How opportunistic, how desperate, do the Tories have to be in order to turn to this particular duo to preserve their Union? (A union that was born in duplicity to serve the desires of the elite - offering the ghostly promise of a slice of British Empire spoils for the Scottish nobility in return for their nation – those nobles got precious little spoilwear btw). It’s sickening and depressing.

Darling has fought a pretty good fight actually. But he has, as others have said, been all head no heart. An appeal to the wallets of the middle class. And Gordon’s fundamental decency is heart-warming whatever he’s supporting. Nevertheless, they are wrr, they are wrr, they are WRRRRROOOOONNNNG on this. Why should the people of Scotland continue to be ruled by a managerial class based in London and working for international money markets and multi-nationals? Why should the Scots the be dragged into military adventures they don’t support, host a Trident missile system they don’t believe in, or put up with the frothing blimpish bigotry of UKIP? No reason at all actually.

And the supposed economic uncertainty  of independence cuts no ice with me either. In fact it's annoying. What about the uncertainties involved in voting no? Imagine an election next year dominated by anti-EU rhetoric, followed by withdrawal from the EU? And there are no guarantees an English electorate will allow the passing of so called devo max in any case. Cameron (and the others) are promising what they may not be able to deliver. 

And it's almost too obvious to keep listing all the small countries that do very well thank you economically with their own currency to boot.

I also think a left leaning Scotland over our border might – in the long term – be good for the Left in England. If there’s a stable, fairer society across our border why wouldn’t increasing numbers of people begin to wonder aloud why that couldn’t happen in their (our) own country? And why wouldn’t they begin to join the organisations and movements that could make it happen?

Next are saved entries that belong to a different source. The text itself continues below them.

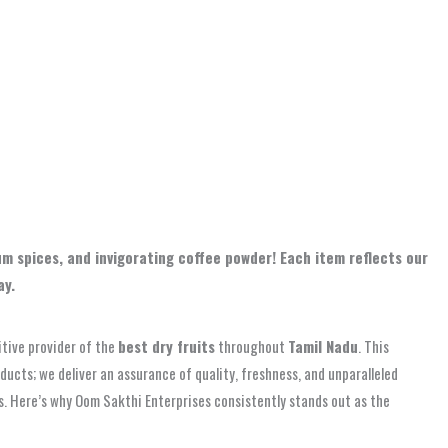
m spices, and invigorating coffee powder! Each item reflects our
ay.
itive provider of the
best dry fruits
throughout
Tamil Nadu
. This
oducts; we deliver an assurance of quality, freshness, and unparalleled
ss. Here’s why Oom Sakthi Enterprises consistently stands out as the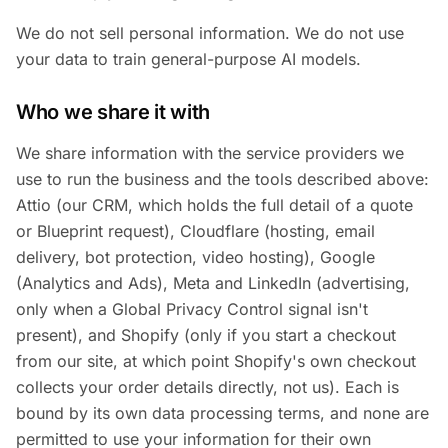
We do not sell personal information. We do not use
your data to train general-purpose AI models.
Who we share it with
We share information with the service providers we
use to run the business and the tools described above:
Attio (our CRM, which holds the full detail of a quote
or Blueprint request), Cloudflare (hosting, email
delivery, bot protection, video hosting), Google
(Analytics and Ads), Meta and LinkedIn (advertising,
only when a Global Privacy Control signal isn't
present), and Shopify (only if you start a checkout
from our site, at which point Shopify's own checkout
collects your order details directly, not us). Each is
bound by its own data processing terms, and none are
permitted to use your information for their own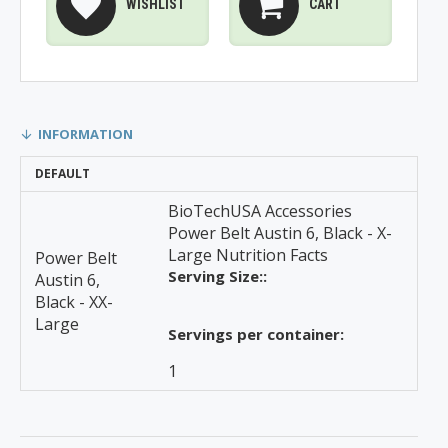
WISHLIST
CART
INFORMATION
DEFAULT
BioTechUSA Accessories
Power Belt Austin 6, Black - X-
Large Nutrition Facts
Power Belt
Serving Size::
Austin 6,
Black - XX-
Large
Servings per container:
1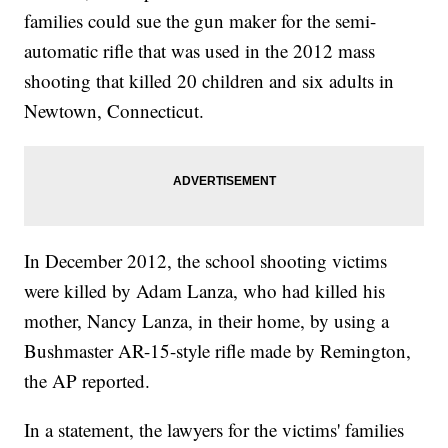
families could sue the gun maker for the semi-
automatic rifle that was used in the 2012 mass
shooting that killed 20 children and six adults in
Newtown, Connecticut.
In December 2012, the school shooting victims
were killed by Adam Lanza, who had killed his
mother, Nancy Lanza, in their home, by using a
Bushmaster AR-15-style rifle made by Remington,
the AP reported.
In a statement, the lawyers for the victims' families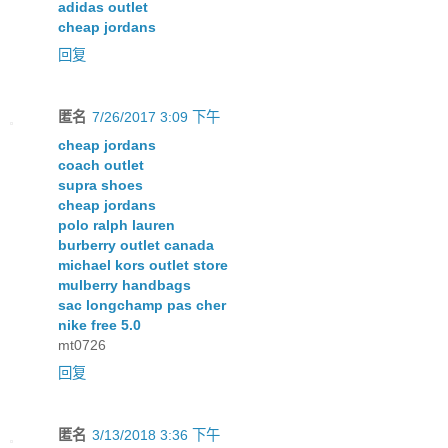
adidas outlet
cheap jordans
回复
匿名
7/26/2017 3:09 下午
cheap jordans
coach outlet
supra shoes
cheap jordans
polo ralph lauren
burberry outlet canada
michael kors outlet store
mulberry handbags
sac longchamp pas cher
nike free 5.0
mt0726
回复
匿名
3/13/2018 3:36 下午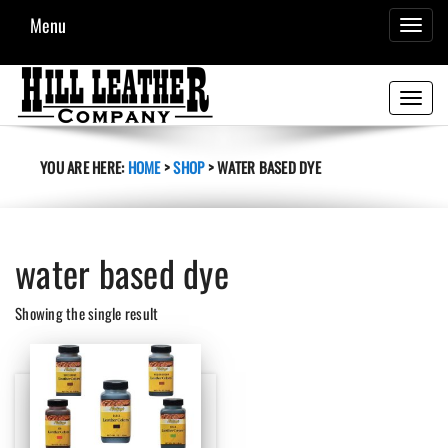
Menu
TOGGL
NAVIG
Toggle
navigati
YOU ARE HERE:
HOME
>
SHOP
>
WATER BASED DYE
water based dye
Showing the single result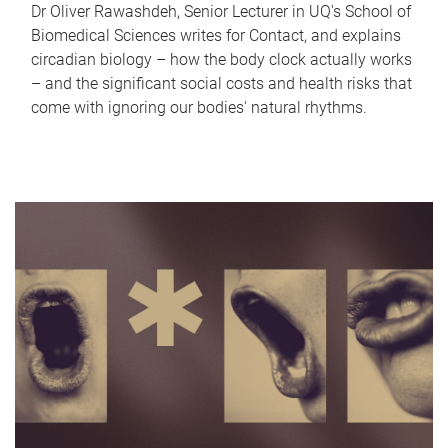
Dr Oliver Rawashdeh, Senior Lecturer in UQ's School of
Biomedical Sciences writes for Contact, and explains
circadian biology – how the body clock actually works
– and the significant social costs and health risks that
come with ignoring our bodies' natural rhythms.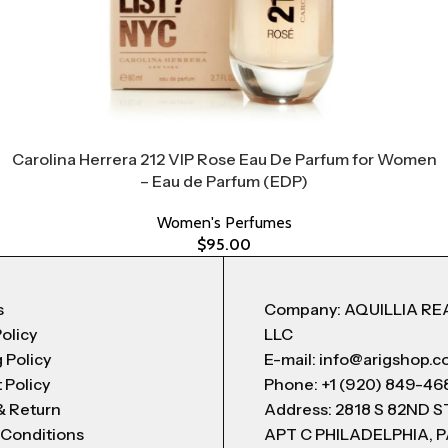
Carolina Herrera 212 VIP Rose Eau De Parfum for Women
– Eau de Parfum (EDP)
Women's Perfumes
$
95.00
s
Company: AQUILLIA RE
Policy
LLC
 Policy
E-mail: info@arigshop.
 Policy
Phone: +1 (920) 849-46
& Return
Address: 2818 S 82ND 
 Conditions
APT C PHILADELPHIA, P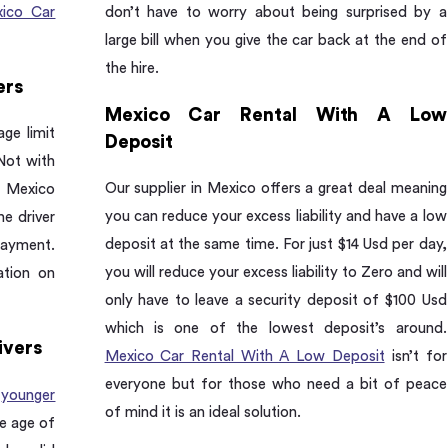
ico Car
don’t have to worry about being surprised by a
large bill when you give the car back at the end of
the hire.
ers
Mexico Car Rental With A Low
ge limit
Deposit
Not with
Our supplier in Mexico offers a great deal meaning
r Mexico
you can reduce your excess liability and have a low
he driver
deposit at the same time. For just $14 Usd per day,
payment.
you will reduce your excess liability to Zero and will
ation on
only have to leave a security deposit of $100 Usd
which is one of the lowest deposit’s around.
ivers
Mexico Car Rental With A Low Deposit
isn’t for
everyone but for those who need a bit of peace
r
younger
of mind it is an ideal solution.
e age of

The most likely thing is still that the Scots will probably say thanks but no thanks. And I think they’ll regret it. Most of us regret most the things we don’t do, rather than things we do. It’s the chances we don’t take that hurt us. The times when opportunity knocked but we couldn’t make it to the door in time. That’s what keeps us awake in the cold dark hours.

And yes, if they do go for it, there’s bound to be unforeseen and surprising consequences – and there certainly won’t be a Scottish Socialist utopia coming into being overnight – In fact in many ways the real arguments will begin after the vote. But I can’t help being energised by the prospect of a new country exploding into being next door. We should all respond to the adrenalin of that. And it’s a lesson in how passion and organisation and having the right arguments and being prepared to deploy them over and over again can achieve wonders. And that’s a marvellous thing to see. As marvellous as Fonzie’s jacket and quiff...

It’s not w, wrr, wrr-wrr- wrrrooonnng. It’s right. I'm sorry it's taken me this long to see it.